What do you do to get rid of unwanted snails in your aquarium?
There used to be a product called "Had-a-Snail" but I can't seem to find it.
I do have some Potassium Permanganate. I could remiove the plants & soak them. But that won't take care of the snails that are in the gravel.
Any suggestions?


----------



## djrichie (May 15, 2008)

There are 3 main methods:

1. to bait the snails onto a plate or build a trap and bait them, and or smash the on the side of the tank daily, this will only contol they somewhat and takes alot of time.

2. Buy Had a Snail - you should be able to find it at a LFS or Chain pat store. If you can find it, I think I have some, and can loan it to you at the next GCAS meeeting.

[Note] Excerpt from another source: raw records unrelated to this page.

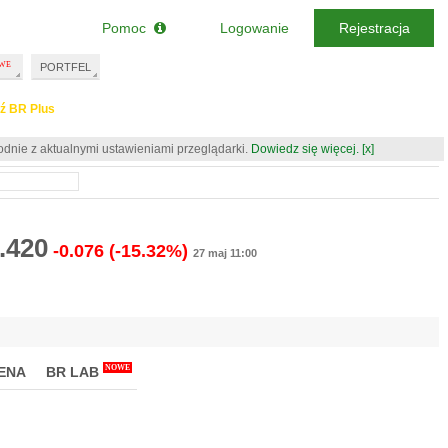
Pomoc
Logowanie
Rejestracja
PORTFEL
ź BR Plus
odnie z aktualnymi ustawieniami przeglądarki.
Dowiedz się więcej.
[x]
.420
-0.076
(-15.32%)
27 maj 11:00
NOWE
ENA
BR LAB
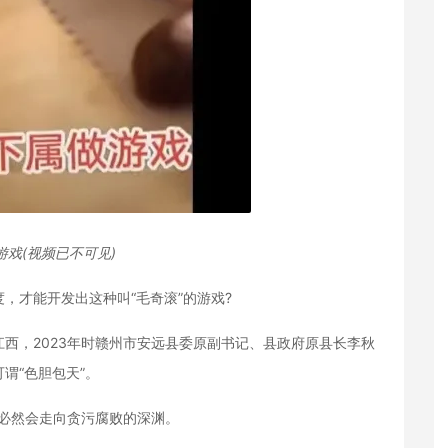
游戏(视频已不可见)
才能开发出这种叫“毛奇滚”的游戏?
，2023年时赣州市安远县委原副书记、县政府原县长李秋
谓“色胆包天”。
必然会走向贪污腐败的深渊。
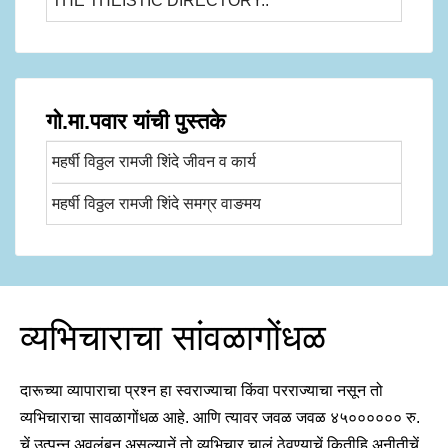
THE THEISTIC DIRECTORY..
गो.मा.पवार यांची पुस्तके
महर्षी विठ्ठल रामजी शिंदे जीवन व कार्य
महर्षी विठ्ठल रामजी शिंदे समग्र वाङमय
व्यभिचाराचा सांवळागोंधळ
दारूच्या व्यापाराचा प्रश्न हा स्वराज्याचा किंवा परराज्याचा नसून तो
व्यभिचाराचा सावळागोंधळ आहे. आणि त्यावर जवळ जवळ ४५०००००० रु.
चें उत्पन्न अवलंबून असल्यानें तो व्यभिचार चालूं ठेवण्याचें कितीहि अनीतीचें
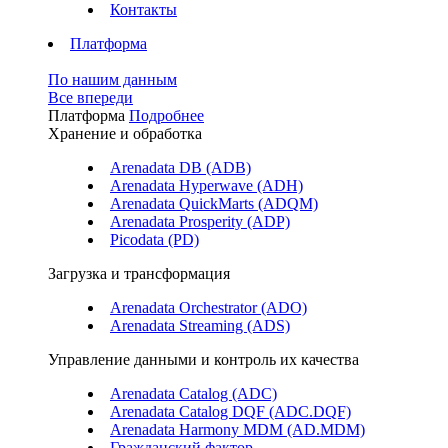
Контакты
Платформа
По нашим данным
Все впереди
Платформа
Подробнее
Хранение и обработка
Arenadata DB (ADB)
Arenadata Hyperwave (ADH)
Arenadata QuickMarts (ADQM)
Arenadata Prosperity (ADP)
Picodata (PD)
Загрузка и трансформация
Arenadata Orchestrator (ADO)
Arenadata Streaming (ADS)
Управление данными и контроль их качества
Arenadata Catalog (ADC)
Arenadata Catalog DQF (ADС.DQF)
Arenadata Harmony MDM (AD.MDM)
Гражданский фактор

3. Get a snail eating Loach..... Clown Loach work will, my bonitia loachies eat them, and my personal favorite is the chain loach, great fish for snaill control, they only get 2"'s as adults an are a really cool fish to have. I do beleave that the YO YO loach as will but I have no esperience with them


----------



## gunnie (Nov 16, 2008)

I have 4 yo yo loaches in a 20 gal. tank that I bought specifically because my tank was overrun with snails. The problem was solved within 2 weeks! If you have room for yo yo's, (at least 3), that would be my recommendation. They also add lots of activity to your tank!


----------